Robert Klatt
HIV-infizierte Menschen können womöglich dank einer neuen Behandlungsmethode, die antivirale Medikamente und die Genschere Crispr kombiniert, in schon bald geheilt werden. Experimente mit Mäusen verliefen bereits erfolgreich. Eine klinische Studie mit menschlichen Probanden soll in einem Jahr folgen.
Omaha (U.S.A.). In Deutschland leben derzeit laut einer Schätzung des Robert Koch Instituts (RKI) etwa 86.000 Menschen mit einer HIV-Infektion, die zwar gut behandelt werden kann, sich aber noch nicht heilen lässt. Eine neue Behandlungsmethode, die Wissenschaftler der University of Nebraska (Omaha) entwickelt haben, gibt infizierten Personen nun neue Hoffnung.

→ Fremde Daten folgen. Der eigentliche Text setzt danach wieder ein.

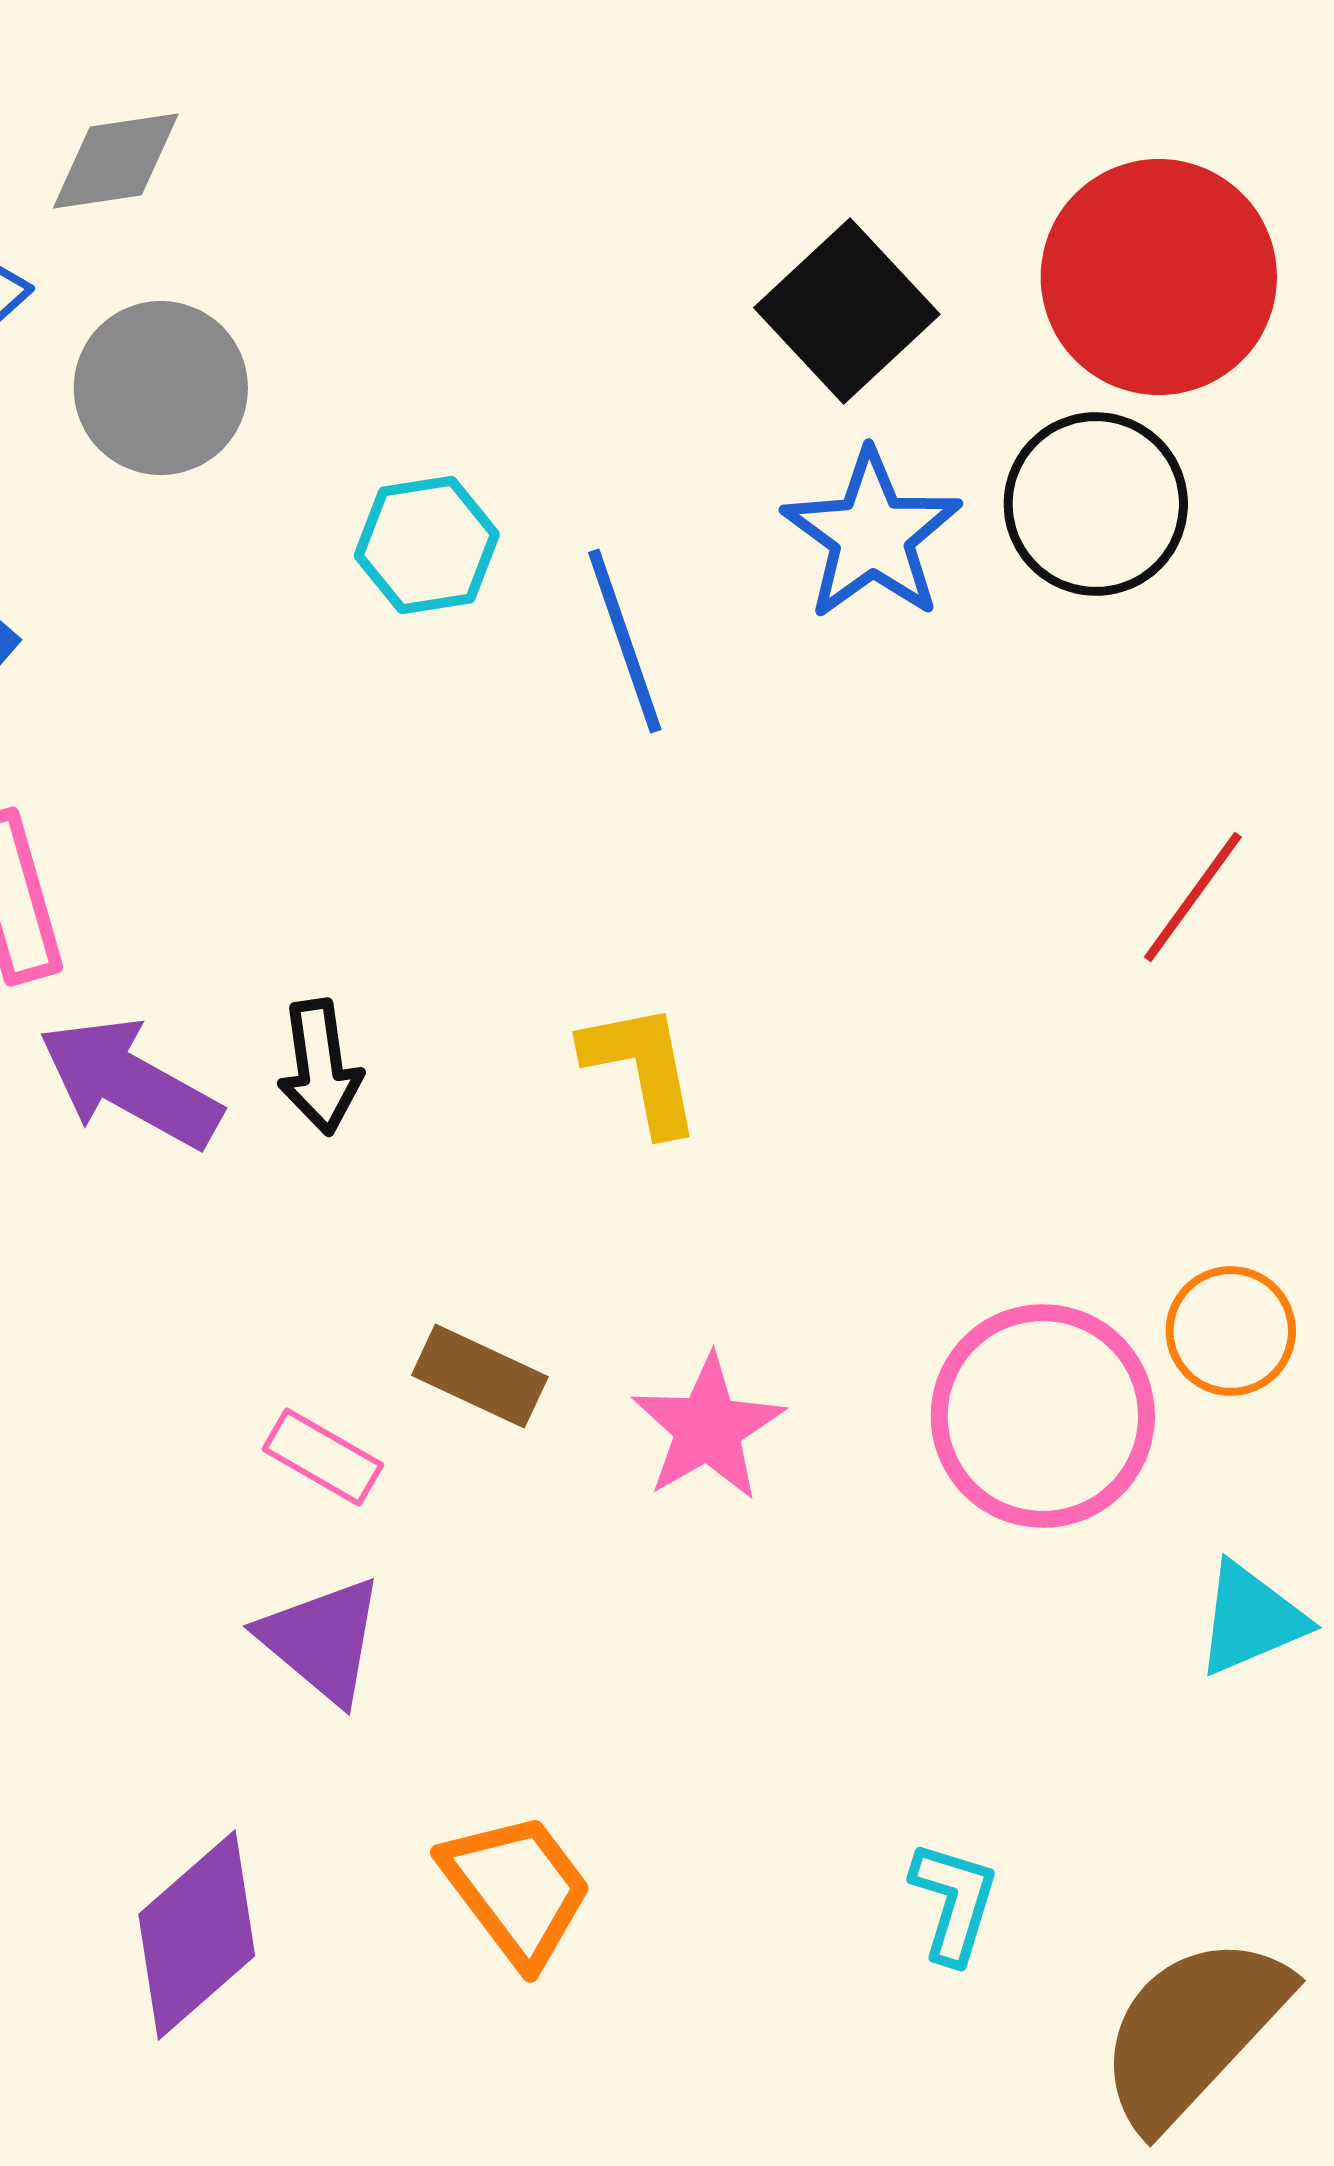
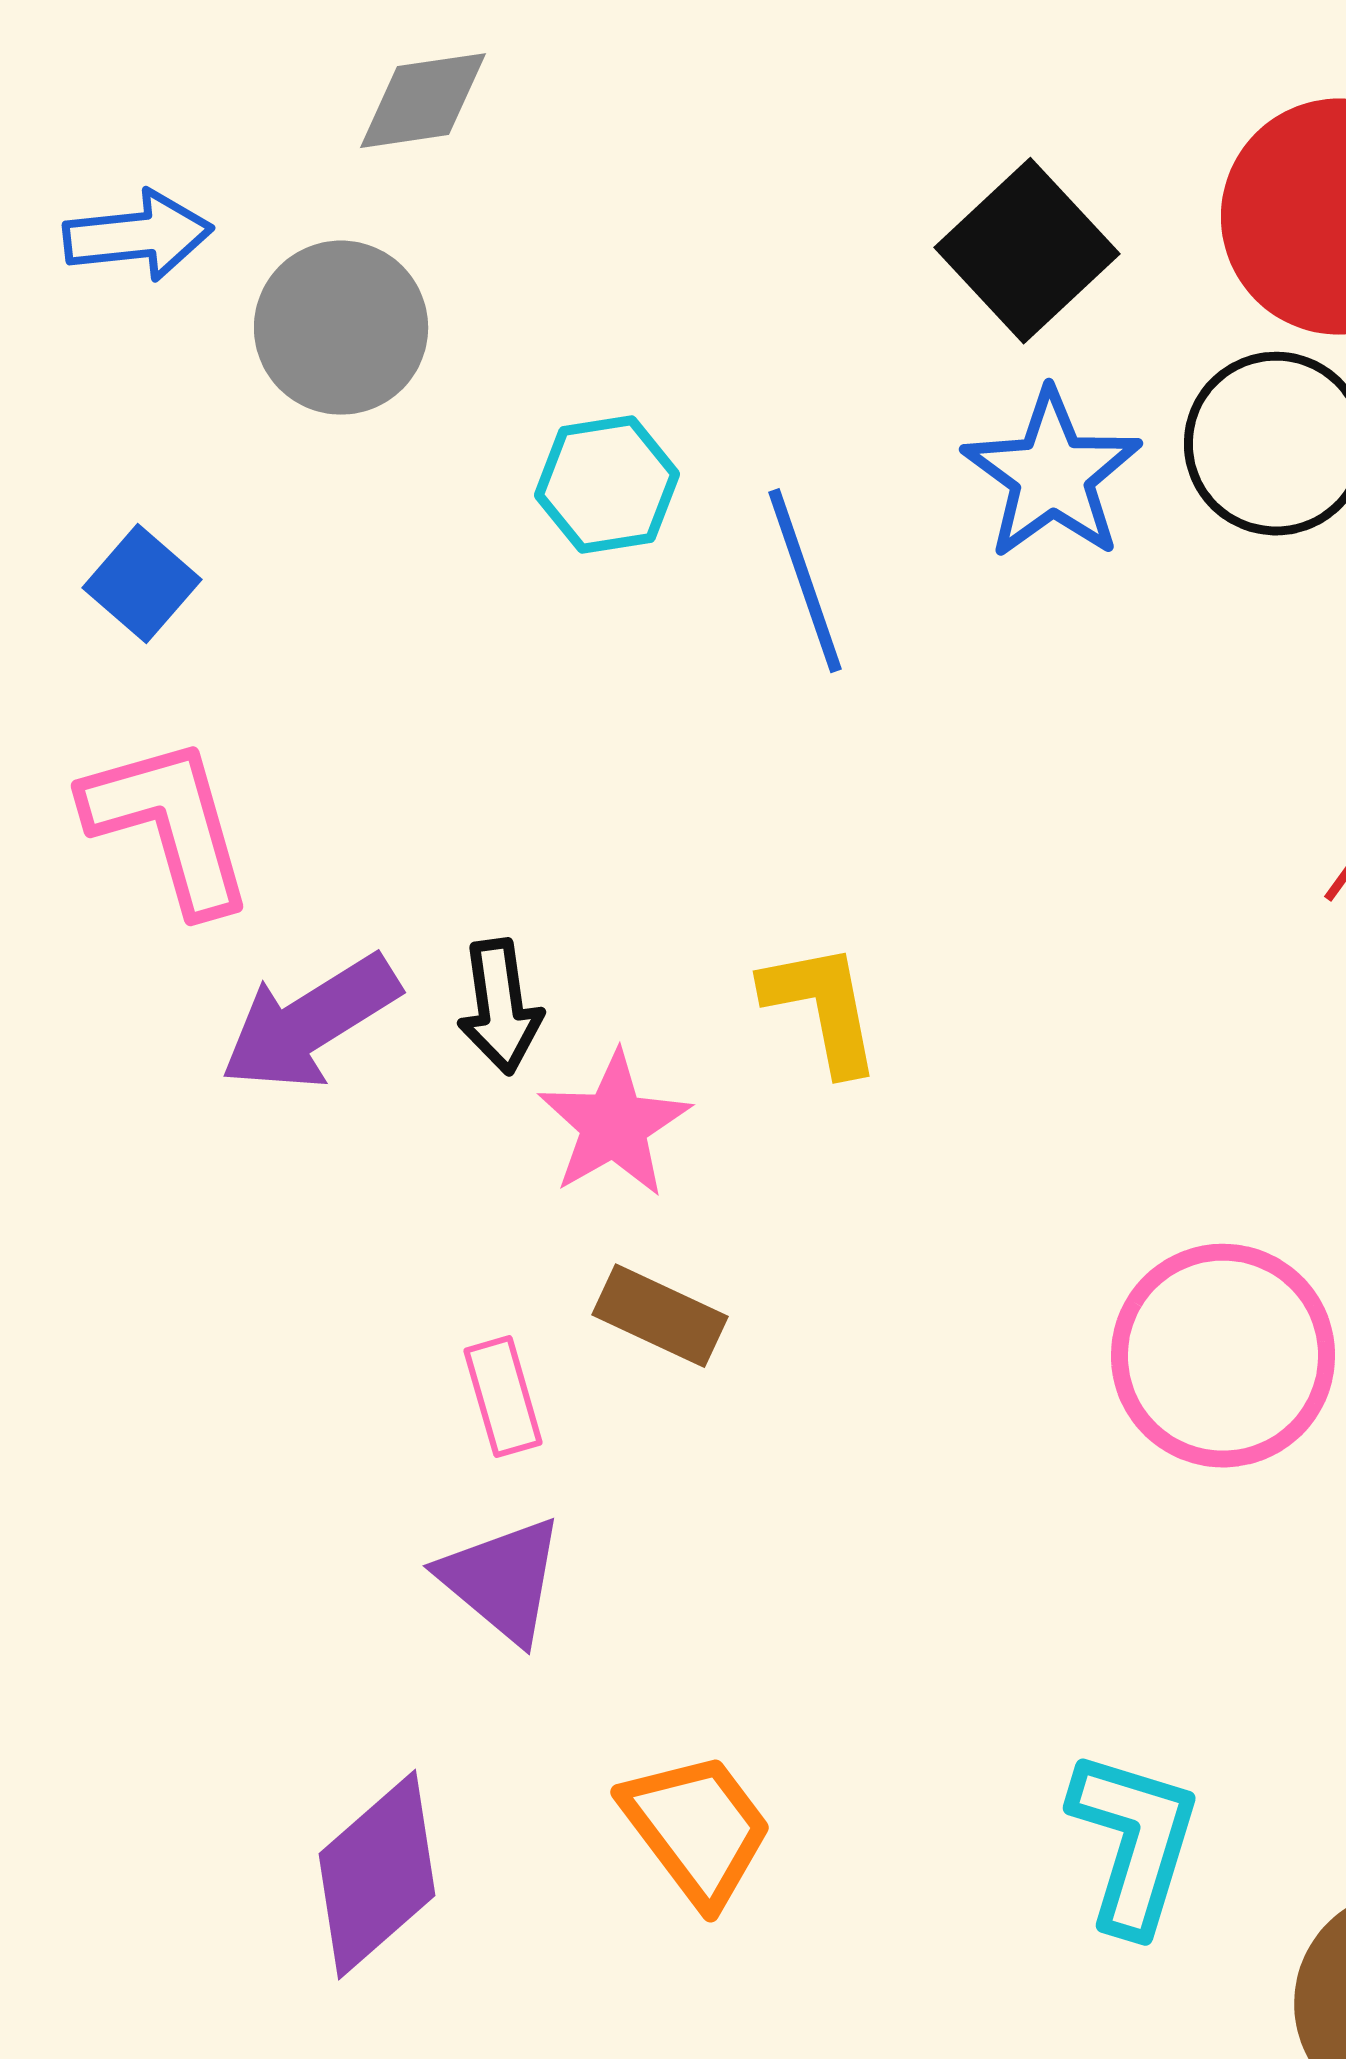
gray diamond: (116, 161) -> (423, 101), moved
purple arrow: (130, 1083) -> (310, 1023), turned -61
pink star: (708, 1428) -> (614, 1125), moved
pink rectangle: (323, 1457) -> (503, 1397), turned 44
cyan L-shape: (954, 1902) -> (1134, 1842), size x1.5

Laut der im Fachmagazin Nature Communications veröffentlichten Studie konnte mit einer Kombination aus antiviralen Medikamenten und der Genschere Crispr bei Labormäusen der Virus erstmals geheilt werden.
Aktuell genutzte HIV-Behandlungsmethoden verwenden ausschließlich antivirale Medikamente, die im Körper die Anzahl der Viren deutlich reduzieren. Prasanta Dash, Autor der Studie erklärt jedoch, dass „das HI-Virus seine DNA in das Genom der Immunzellen der infizierten Personen integriert und so in seiner latenten Form die Behandlung mit Medikamenten überdauern kann.“ Dies sorgt dafür, dass die Infektion sobald das Medikament abgesetzt wieder in vollem Umfang ausbricht.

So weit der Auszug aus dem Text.